En el caso de la hoja de coca, desde la literatura se describen efectos analgésicos, antimicrobianos y como tratamiento gastrointestinal (Hurtado et al., 2013; Alvarado et al., 2010). Sin embargo, se necesitan más estudios rigurosos, guiados bajo estándares de la industria farmacéutica, tales como ensayos controlados aleatorizados, diseños por fases y métodos de psicología y neurociencia. Para llegar a ello se requiere, sin duda alguna, que el marco regulatorio impulse esta rama de la investigación en Colombia, lo cual se ha esbozado de manera general en el capítulo VII del proyecto 236.
Por último, hay que considerar algunos aspectos económicos, sin los cuales una política de legalización basada en la salud mental no es posible. Las dinámicas de poder se ejercen desde monopolios encargados de la comercialización y distribución no solo a nivel nacional, sino también internacional. Todas estas dinámicas establecidas desde la ilegalidad permiten que se desarrollen factores como el empobrecimiento de la población, el aumento de la inseguridad y la violencia en los territorios (Castaño et al., 2018). Esto se evidencia en mercados recientes a nivel latinoamericano, como el litio, en cuyo caso se observa la competencia desleal y los conflictos que genera la falta de regulación social (Nacif, 2018). Se debe evitar la centralización de la producción y comercialización una vez establecido el mercado legal.

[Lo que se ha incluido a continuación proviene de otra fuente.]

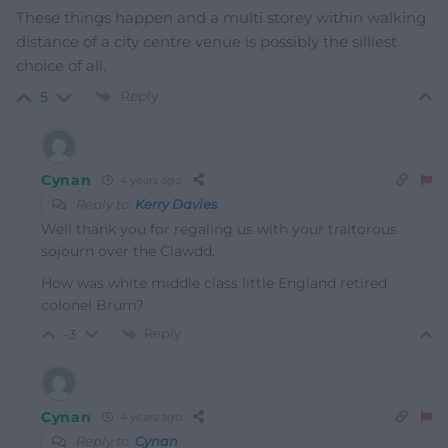
These things happen and a multi storey within walking
distance of a city centre venue is possibly the silliest
choice of all.
Reply
5
Cynan
4 years ago
Reply to
Kerry Davies
Well thank you for regaling us with your traitorous
sojourn over the Clawdd.
How was white middle class little England retired
colonel Brum?
Reply
-3
Cynan
4 years ago
Reply to
Cynan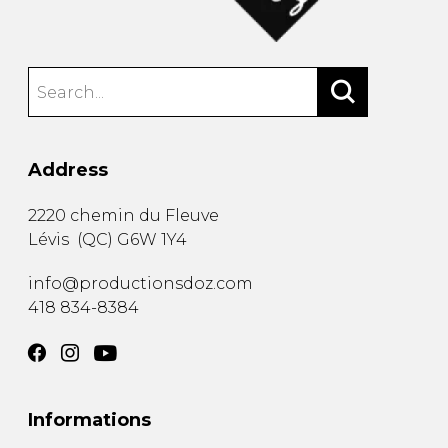
Address
2220 chemin du Fleuve
Lévis
(
QC
)
G6W 1Y4
info@productionsdoz.com
418 834-8384
Informations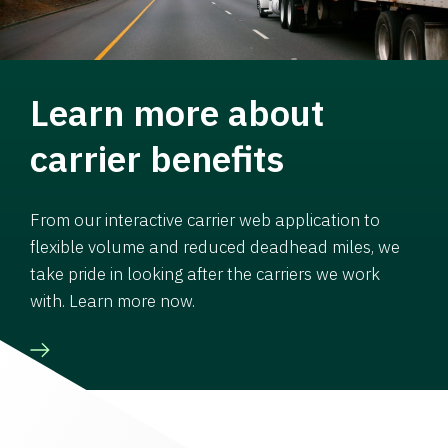
Learn more about
carrier benefits
From our interactive carrier web application to
flexible volume and reduced deadhead miles, we
take pride in looking after the carriers we work
with. Learn more now.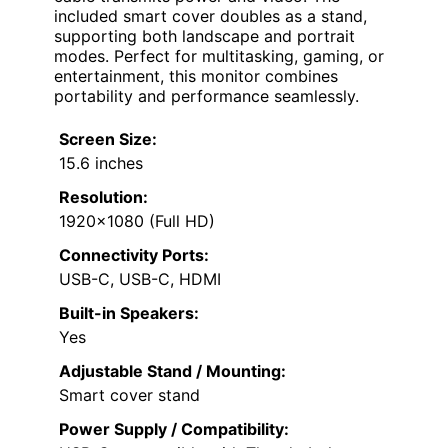
included smart cover doubles as a stand,
supporting both landscape and portrait
modes. Perfect for multitasking, gaming, or
entertainment, this monitor combines
portability and performance seamlessly.
Screen Size:
15.6 inches
Resolution:
1920×1080 (Full HD)
Connectivity Ports:
USB-C, USB-C, HDMI
Built-in Speakers:
Yes
Adjustable Stand / Mounting:
Smart cover stand
Power Supply / Compatibility: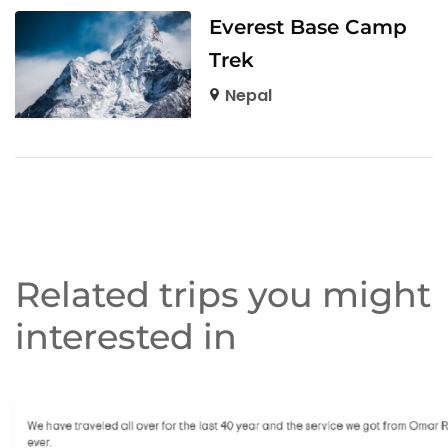
Everest Base Camp
Trek
Nepal
Related trips you might
interested in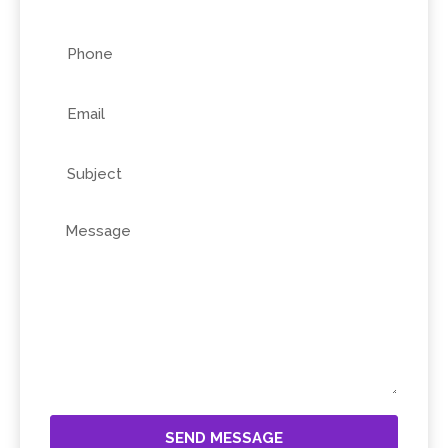
SEND MESSAGE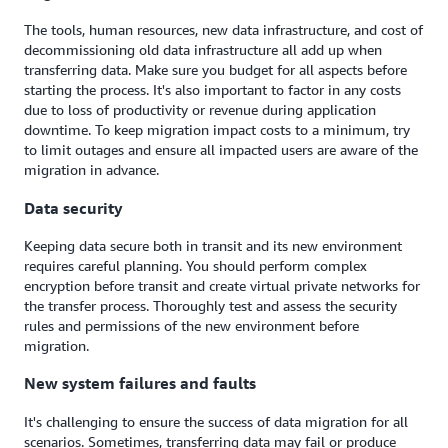
The tools, human resources, new data infrastructure, and cost of
decommissioning old data infrastructure all add up when
transferring data. Make sure you budget for all aspects before
starting the process. It's also important to factor in any costs
due to loss of productivity or revenue during application
downtime. To keep migration impact costs to a minimum, try
to limit outages and ensure all impacted users are aware of the
migration in advance.
Data security
Keeping data secure both in transit and its new environment
requires careful planning. You should perform complex
encryption before transit and create virtual private networks for
the transfer process. Thoroughly test and assess the security
rules and permissions of the new environment before
migration.
New system failures and faults
It's challenging to ensure the success of data migration for all
scenarios. Sometimes, transferring data may fail or produce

Es menester generar mesas de diálogo con los campesinos que trabajan la tierra, para que sean ellos quienes organicen todo lo relacionado con la regulación de la producción e incidan en la toma directa de decisiones desde dinámicas objetivas. También se debe formular la política de regulación del consumo con los expertos en salud mental, salubristas y expertos en el trabajo con los niños y adolescentes.
Conclusión
Se hace necesario priorizar la legalización como una estrategia para fortalecer el registro de datos y el seguimiento relacionado con el consumo de sustancias psicoactivas y sus implicaciones en la salud y en la vida; ello implica pasar de una visión enmarcada en estrategias de reducción y oferta de la demanda, a una de legalización y regulación. La regulación del uso, la comercialización y la producción de estas sustancias consideradas como ilícitas en Colombia permitirán tener un seguimiento y hacer un análisis desde la calidad de los datos y el verdadero impacto en aspectos asociados con la salud, la economía y las dinámicas socioculturales en el territorio.
Desde estas dinámicas se podrá regular el acceso a este tipo de sustancias que se comercializarán de manera confiable bajo todos los protocolos y estándares, para que los consumidores gocen de un acceso en forma segura, y bajo las políticas de uso consciente racional e informado, basado en la protección de derechos de niños, niñas y adolescentes, a través del control público del acceso a estas sustancias.